* WHAT TO PRODUCE: Shown below is a listing with pictures; reproduce exactly, and only, the lines between the ones containing "Request Consultation" and "devices to persons with disabilities", inclusive, leaving the pictures out.

* GIVEN RECORDS:

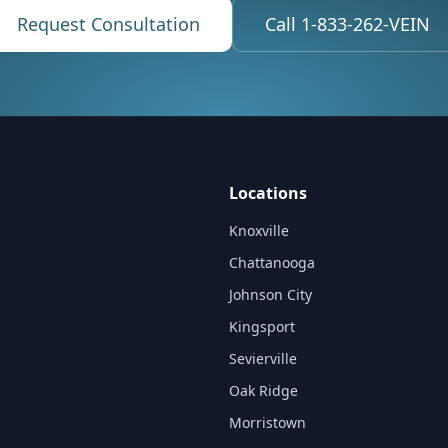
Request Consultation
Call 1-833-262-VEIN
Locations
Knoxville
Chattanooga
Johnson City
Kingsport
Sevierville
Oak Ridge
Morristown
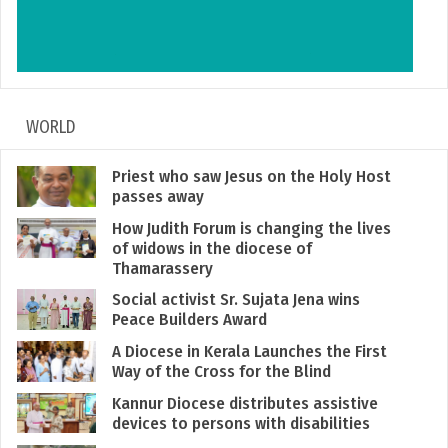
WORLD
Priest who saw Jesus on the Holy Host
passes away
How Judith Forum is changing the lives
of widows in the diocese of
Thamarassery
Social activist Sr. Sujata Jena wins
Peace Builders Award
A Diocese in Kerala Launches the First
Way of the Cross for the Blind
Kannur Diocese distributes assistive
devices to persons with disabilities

==

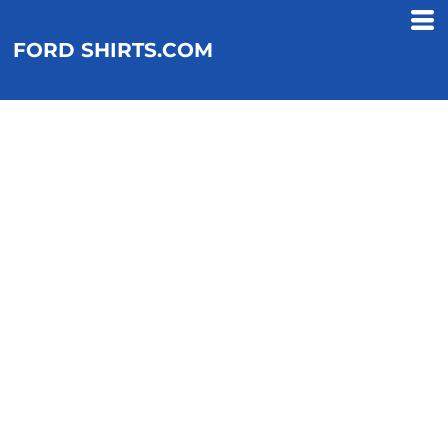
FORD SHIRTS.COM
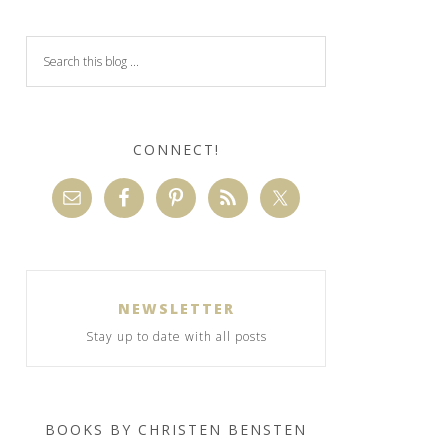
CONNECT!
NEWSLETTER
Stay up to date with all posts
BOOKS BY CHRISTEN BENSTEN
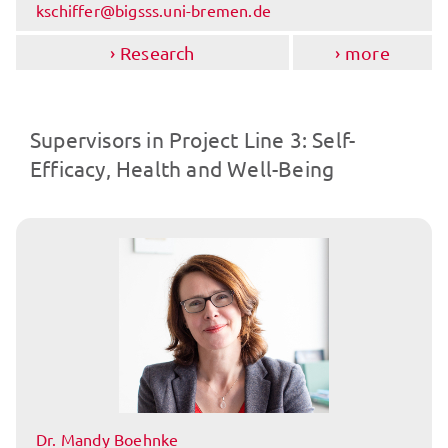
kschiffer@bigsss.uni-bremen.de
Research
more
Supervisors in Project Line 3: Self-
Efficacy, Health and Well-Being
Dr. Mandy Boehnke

* EXERCISE OUTPUT:
Request Consultation
Call 1-833-262-VEIN
Locations
Knoxville
Chattanooga
Johnson City
Kingsport
Sevierville
Oak Ridge
Morristown
WORLD
Priest who saw Jesus on the Holy Host
passes away
How Judith Forum is changing the lives
of widows in the diocese of
Thamarassery
Social activist Sr. Sujata Jena wins
Peace Builders Award
A Diocese in Kerala Launches the First
Way of the Cross for the Blind
Kannur Diocese distributes assistive
devices to persons with disabilities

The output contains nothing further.